Aibileen Clark (Viola Davis) after being fired, saying goodbye to of one of the 17 white children she's helped raise over the years, in "The Help." (Walt Disney Studios Motion Pictures)
Aibileen Clark (Viola Davis) after being fired, saying goodbye to of one of the 17 white children she's helped raise over the years, in "The Help." (Walt Disney Studios Motion Pictures)

Viola Davis is rock solid and very moving, giving “The Help” immense emotional depth in portraying Aibileen’s powerful dignity and quiet pride. Aibileen knows that she’s risking her job and her life by confiding in Skeeter. She feels the fear and does it anyway; letting her story be heard to honor her son, the military vet, who, working in a lumber yard, had a lung crushed due to foreman negligence and was dumped unceremoniously outside a colored hospital, left to die, and indeed died on her couch.
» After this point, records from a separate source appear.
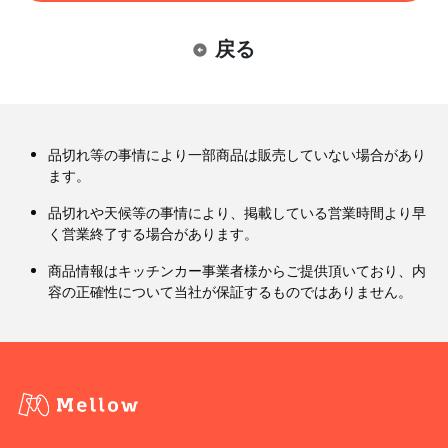
戻る
品切れ等の事情により一部商品は販売していない場合があり
ます。
品切れや天候等の事情により、掲載している営業時間より早
く営業終了する場合があります。
商品情報はキッチンカー事業者様からご提供頂いており、内
容の正確性について当社が保証するものではありません。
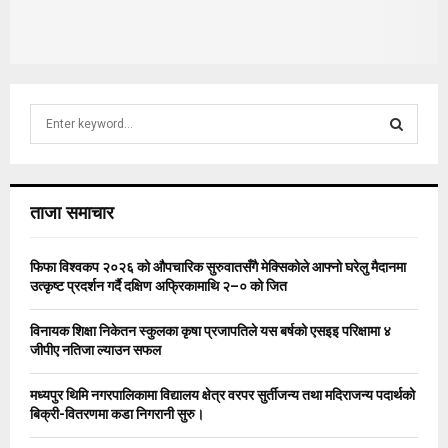
S
e
a
S
r
c
E
ताजा समाचार
h
f
A
o
फिफा विश्वकप २०२६ को औपचारिक सुरुवातसँगै मेक्सिकोले आफ्नो घरेलु मैदानमा
r
R
उत्कृष्ट प्रदर्शन गर्दै दक्षिण अफ्रिकामाथि २–० को जित
:
C
विनायक शिक्षा निकेतन स्कुलका कृषा प्रजापतिले यस बर्षको एसइइ परिक्षामा ४
जीपीए नतिजा ल्याउन सफल
H
मध्यपुर थिमि नगरपालिकामा विद्यालय क्षेत्र वरपर सुर्तीजन्य तथा मदिराजन्य पदार्थको
बिक्री-वितरणमा कडा निगरानी सुरु।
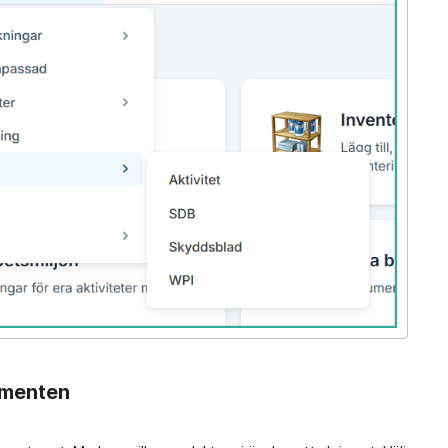
kumenten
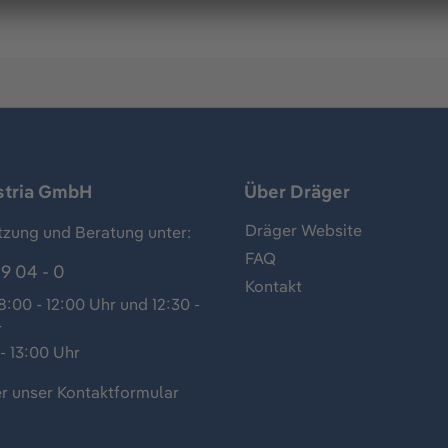
stria GmbH
Über Dräger
Dräger Website
tzung und Beratung unter:
FAQ
9 04 - 0
Kontakt
:00 - 12:00 Uhr und 12:30 -
r
- 13:00 Uhr
r unser
Kontaktformular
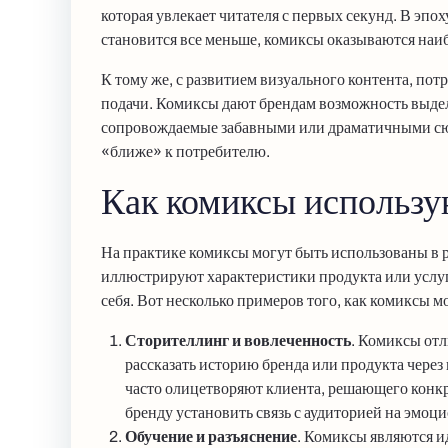
которая увлекает читателя с первых секунд. В эп
становится все меньше, комиксы оказываются наи
К тому же, с развитием визуального контента, по
подачи. Комиксы дают брендам возможность выде
сопровождаемые забавными или драматичными сю
«ближе» к потребителю.
Как комиксы использу
На практике комиксы могут быть использованы в р
иллюстрируют характеристики продукта или услуг
себя. Вот несколько примеров того, как комиксы м
Сторителлинг и вовлеченность
. Комиксы отл
рассказать историю бренда или продукта чере
часто олицетворяют клиента, решающего конкр
бренду установить связь с аудиторией на эмоц
Обучение и разъяснение
. Комиксы являются 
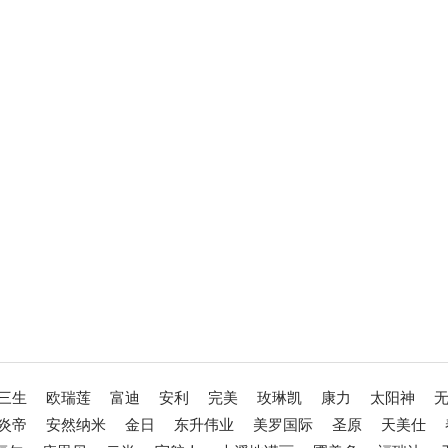
三生
欧瑞莲
富迪
安利
完美
玫琳凯
康力
太阳神
炎帝
安然纳米
金日
东升伟业
美罗国际
圣原
天美仕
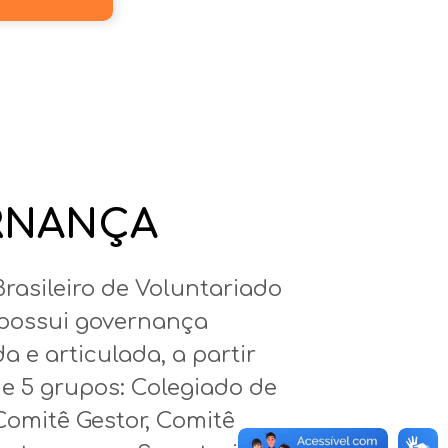
RNANÇA
rasileiro de Voluntariado
possui governança
a e articulad
a
, a
partir
e 5 grupos:
C
olegiado de
C
omitê
G
estor,
C
omitê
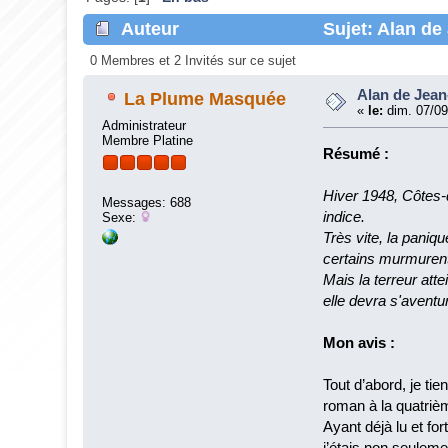
Auteur
Sujet: Alan de
0 Membres et 2 Invités sur ce sujet
Alan de Jean
La Plume Masquée
«
le:
dim. 07/09
Administrateur
Membre Platine
Résumé :
Hiver 1948, Côtes-
Messages: 688
indice.
Sexe:
Très vite, la paniq
certains murmurent 
Mais la terreur att
elle devra s'aventu
Mon avis :
Tout d’abord, je ti
roman à la quatriè
Ayant déjà lu et f
j’étais non seuleme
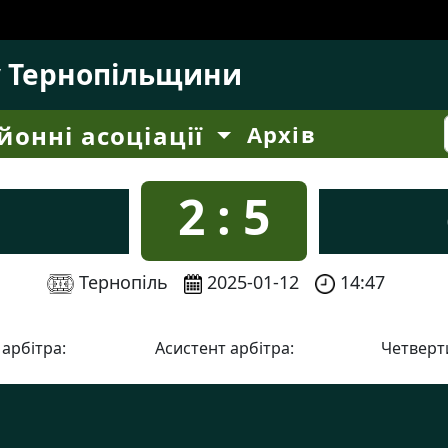
у Тернопільщини
йонні асоціації
Архів
2 : 5
Тернопіль
2025-01-12
14:47
 арбітра:
Асистент арбітра:
Четверти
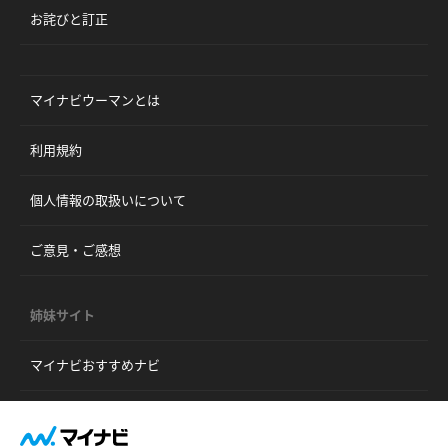
お詫びと訂正
マイナビウーマンとは
利用規約
個人情報の取扱いについて
ご意見・ご感想
姉妹サイト
マイナビおすすめナビ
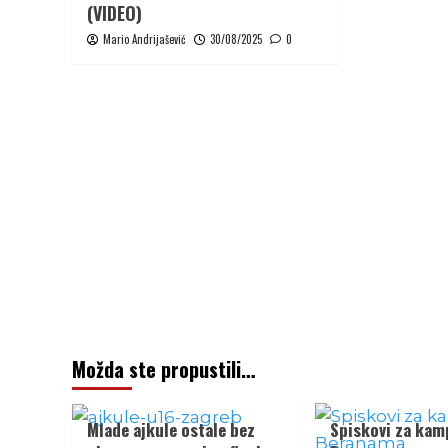
(VIDEO)
Mario Andrijašević
30/08/2025
0
Možda ste propustili…
Mlade ajkule ostale bez
Spiskovi za kam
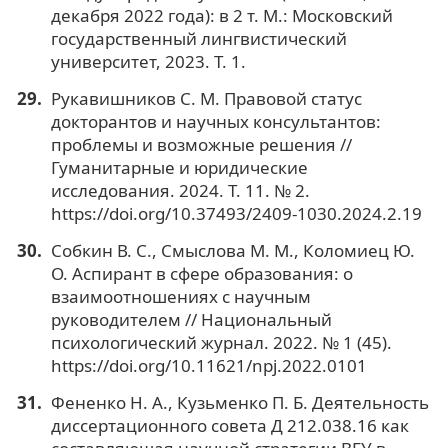
декабря 2022 года): в 2 т. М.: Московский
государственный лингвистический
университет, 2023. Т. 1.
Рукавишников С. М. Правовой статус
докторантов и научных консультантов:
проблемы и возможные решения //
Гуманитарные и юридические
исследования. 2024. Т. 11. № 2.
https://doi.org/10.37493/2409-1030.2024.2.19
Собкин В. С., Смыслова М. М., Коломиец Ю.
О. Аспирант в сфере образования: о
взаимоотношениях с научным
руководителем // Национальный
психологический журнал. 2022. № 1 (45).
https://doi.org/10.11621/npj.2022.0101
Фененко Н. А., Кузьменко П. Б. Деятельность
диссертационного совета Д 212.038.16 как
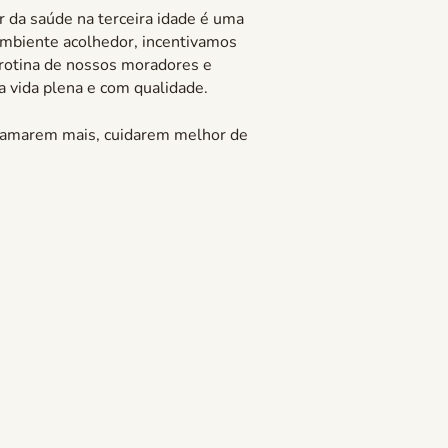
r da saúde na terceira idade é uma
 ambiente acolhedor, incentivamos
 rotina de nossos moradores e
a vida plena e com qualidade.
e amarem mais, cuidarem melhor de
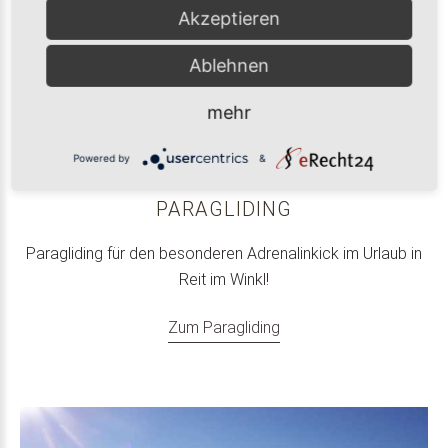
Akzeptieren
Ablehnen
mehr
Powered by
&
PARAGLIDING
Paragliding für den besonderen Adrenalinkick im Urlaub in
Reit im Winkl!
Zum Paragliding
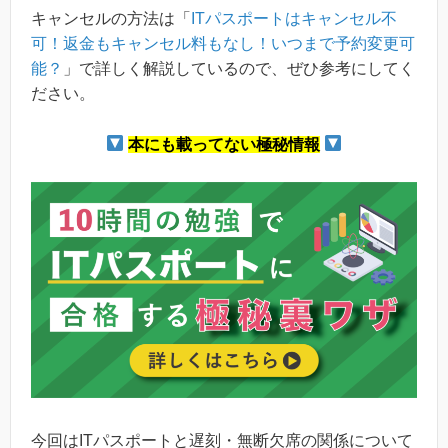
キャンセルの方法は「
ITパスポートはキャンセル不
可！返金もキャンセル料もなし！いつまで予約変更可
能？
」で詳しく解説しているので、ぜひ参考にしてく
ださい。
本にも載ってない極秘情報
今回はITパスポートと遅刻・無断欠席の関係について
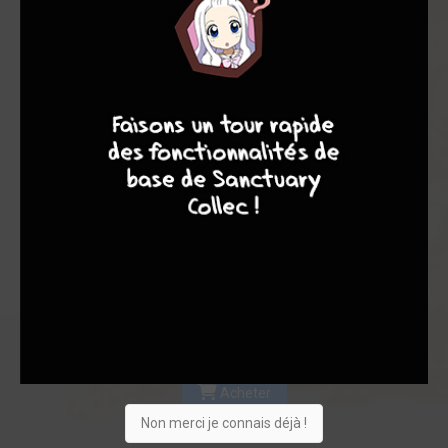
Les experts
Membres
7,12
5,00
7,36
9
8
9
8
1
11
12
45
0
2
8
8493
Collection
Envie
Critique
★
★
★
★
★
★
★
★
★
★
Acheter
Non merci je connais déjà !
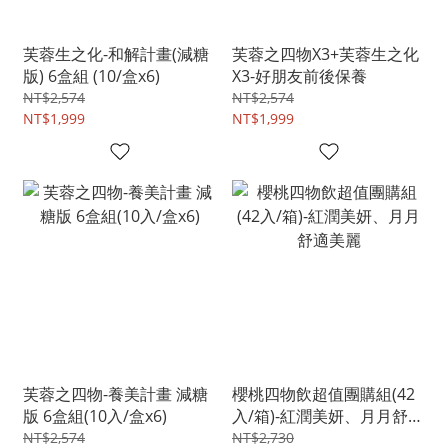
芙蓉生之化-和解計畫(減糖
芙蓉之四物X3+芙蓉生之化
版) 6盒組 (10/盒x6)
X3-好朋友前後保養
NT$2,574
NT$2,574
NT$1,999
NT$1,999
芙蓉之四物-養美計畫 減糖
櫻桃四物飲超值團購組(42
版 6盒組(10入/盒x6)
入/箱)-紅潤美妍、月月舒適
美麗
NT$2,574
NT$2,730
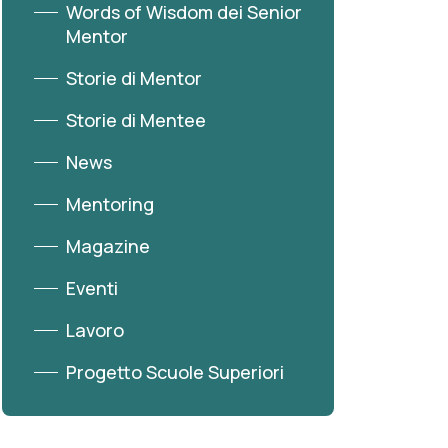
Words of Wisdom dei Senior
Mentor
Storie di Mentor
Storie di Mentee
News
Mentoring
Magazine
Eventi
Lavoro
Progetto Scuole Superiori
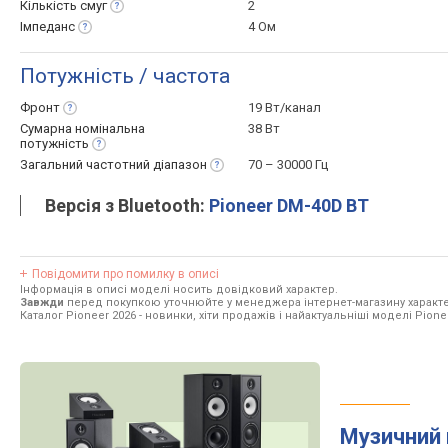
Кількість
смуг
2
Імпеданс
4 Ом
Потужність / частота
Фронт
19 Вт/канал
Сумарна номінальна
38 Вт
потужність
Загальний частотний
діапазон
70 – 30000 Гц
Версія з Bluetooth:
Pioneer DM-40D BT
Повідомити про помилку в описі
Інформація в описі моделі носить довідковий характер.
Завжди
перед покупкою уточнюйте у менеджера інтернет-магазину характе
Каталог Pioneer 2026
- новинки, хіти продажів і найактуальніші моделі Pione
Музичний 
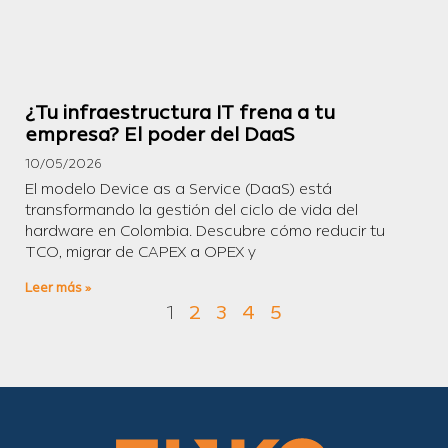
¿Tu infraestructura IT frena a tu
empresa? El poder del DaaS
10/05/2026
El modelo Device as a Service (DaaS) está
transformando la gestión del ciclo de vida del
hardware en Colombia. Descubre cómo reducir tu
TCO, migrar de CAPEX a OPEX y
Leer más »
1
2
3
4
5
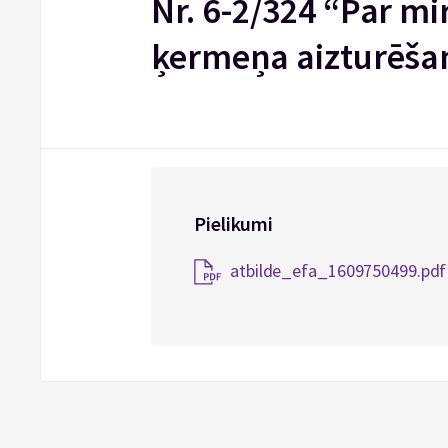
Nr. 6-2/324 “Par m
ķermeņa aizturēša
Pielikumi
atbilde_efa_1609750499.pdf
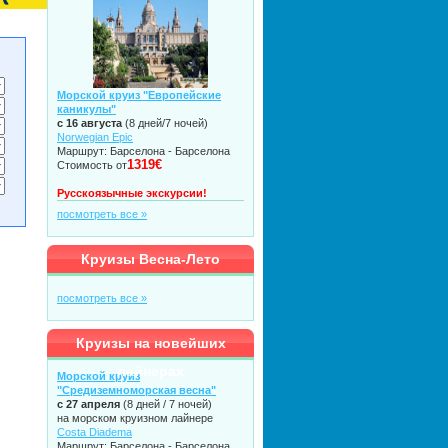
Морской круиз "Европейские
каникулы"
с 16 августа
(8 дней/7 ночей)
Norwegian Epic
Маршрут: Барселона - Барселона
1319€
Стоимость от
Русскоязычные экскурсии!
посмотреть все »
Круизы Весна-Лето
посмотреть все »
Круизы на новейших
лайнерах
Морской круиз
"Средиземноморская весна"
с 27 апреля
(8 дней / 7 ночей)
на морском круизном лайнере
Costa Diadema
Маршрут: Барселона - Барселона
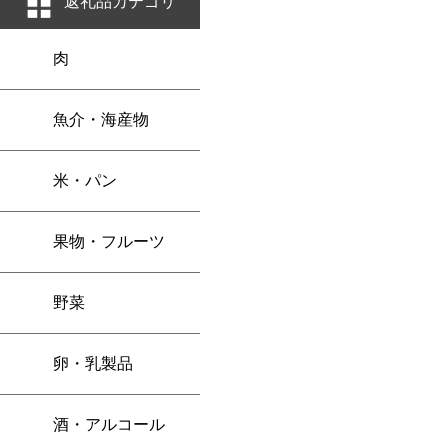
返礼品カテゴリ
肉
魚介・海産物
米・パン
果物・フルーツ
野菜
卵・乳製品
酒・アルコール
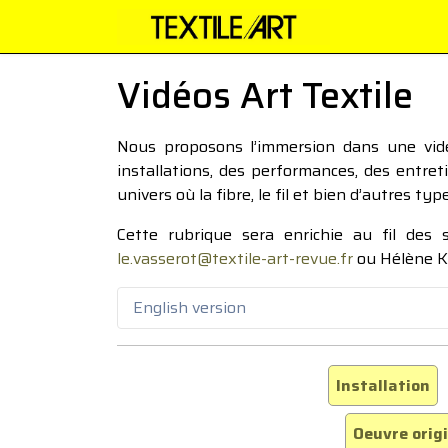
Vidéos Art Textile
Nous proposons l’immersion dans une vidéo
installations, des performances, des entre
univers où la fibre, le fil et bien d’autres ty
Cette rubrique sera enrichie au fil des
le.vasserot@textile-art-revue.fr
ou Hélène K
English version
Installation
Oeuvre orig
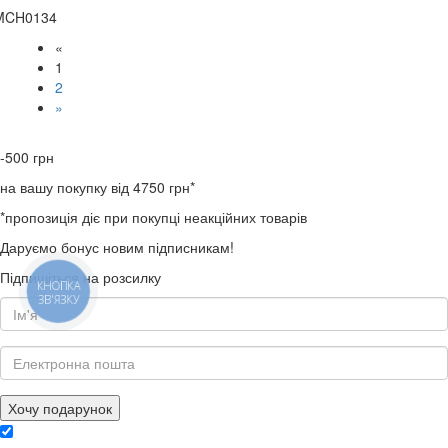
MCH0134
«
1
2
»
-500
грн
на вашу покупку від 4750 грн*
*пропозиція діє при покупці неакційних товарів
Даруємо бонус новим підписникам!
Підпишіться на розсилку
КНОПКА
ЗВ'ЯЗКУ
Хочу подарунок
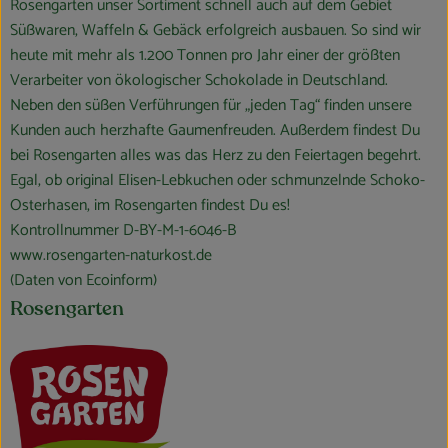
Rosengarten unser Sortiment schnell auch auf dem Gebiet
Süßwaren, Waffeln & Gebäck erfolgreich ausbauen. So sind wir
heute mit mehr als 1.200 Tonnen pro Jahr einer der größten
Verarbeiter von ökologischer Schokolade in Deutschland.
Neben den süßen Verführungen für „jeden Tag“ finden unsere
Kunden auch herzhafte Gaumenfreuden. Außerdem findest Du
bei Rosengarten alles was das Herz zu den Feiertagen begehrt.
Egal, ob original Elisen-Lebkuchen oder schmunzelnde Schoko-
Osterhasen, im Rosengarten findest Du es!
Kontrollnummer D-BY-M-1-6046-B
www.rosengarten-naturkost.de
(Daten von Ecoinform)
Rosengarten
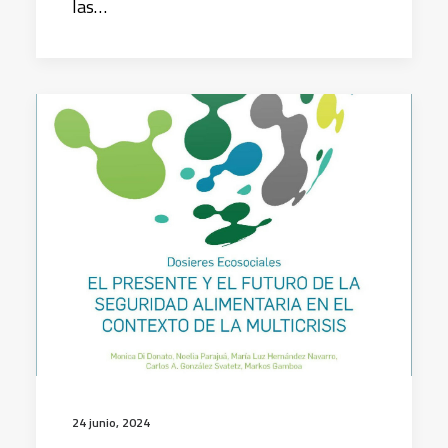
las…
24 junio, 2024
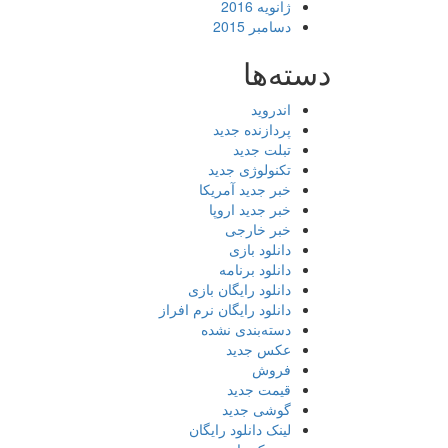
ژانویه 2016
دسامبر 2015
دسته‌ها
اندروید
پردازنده جدید
تبلت جدید
تکنولوژی جدید
خبر جدید آمریکا
خبر جدید اروپا
خبر خارجی
دانلود بازی
دانلود برنامه
دانلود رایگان بازی
دانلود رایگان نرم افراز
دسته‌بندی نشده
عکس جدید
فروش
قیمت جدید
گوشی جدید
لینک دانلود رایگان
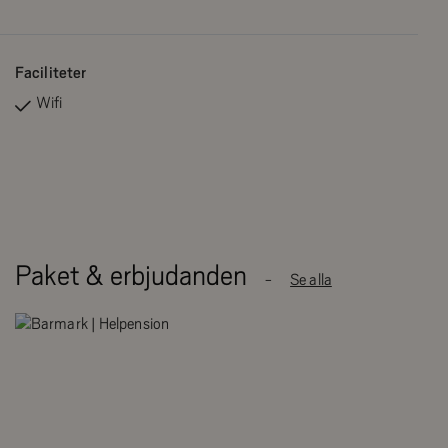
byggdes under slutet av 1800-talet. Ett av dem med egen
ingång på gaveln. Familjerummen har en enklare standard och
består av en dubbelsäng samt en våningssäng, badrum med
Faciliteter
dusch och en liten sällskapshörna. Dessa rum håller en lägre och
Wifi
enklare standard än rummen i Premiumkategorin.
Rummen är belägna i Norra flygeln på Fjällnäs.
Paket & erbjudanden
Se alla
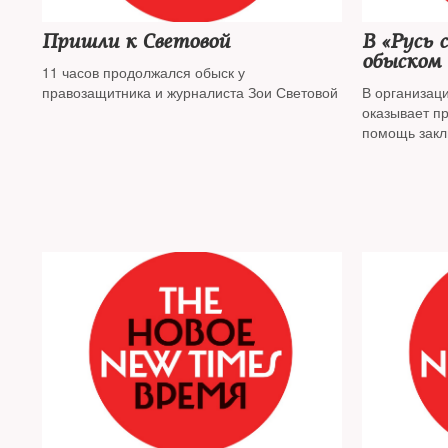
Пришли к Световой
В «Русь 
обыском
11 часов продолжался обыск у
правозащитника и журналиста Зои Световой
В организац
оказывает п
помощь закл
проходит об
странице в 
сидящей» Ол
«Интерфакса
Управления 
преступлени
не выпускаю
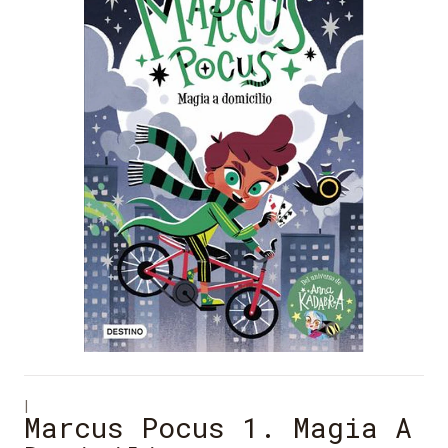
|
Marcus Pocus 1. Magia A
(L–R) Skeeter Phelan (Emma Stone), Minny Jackson (Octavia Spencer), and Aibileen Clark (Viola Davis). The two maids convince would-be writer Skeeter that she needs to have the courage to go on her hero's journey to New York and be a writer, in "The Help." (Walt Disney Studios Motion Pictures)
(L–R) Skeeter Phelan (Emma Stone), Minny Jackson (Octavia Spencer), and Aibileen Clark (Viola Davis). The two maids convince would-be writer Skeeter that she needs to have the courage to go on her hero's journey to New York and be a writer, in "The Help." (Walt Disney Studios Motion Pictures)

Minny was Octavia Spencer’s breakout performance. Spencer’s performance is no less emotionally resonant, but carries more righteous anger, as well as much of the humor.

“The Help” entertains while teaching about America’s troubled racist past. Without minimizing the struggle, “The Help” will make you laugh, cry, and contemplate how far we’ve come as a society, how much has radically changed since the 1960s and, given our current racial climate, reflect on how much more progress we need.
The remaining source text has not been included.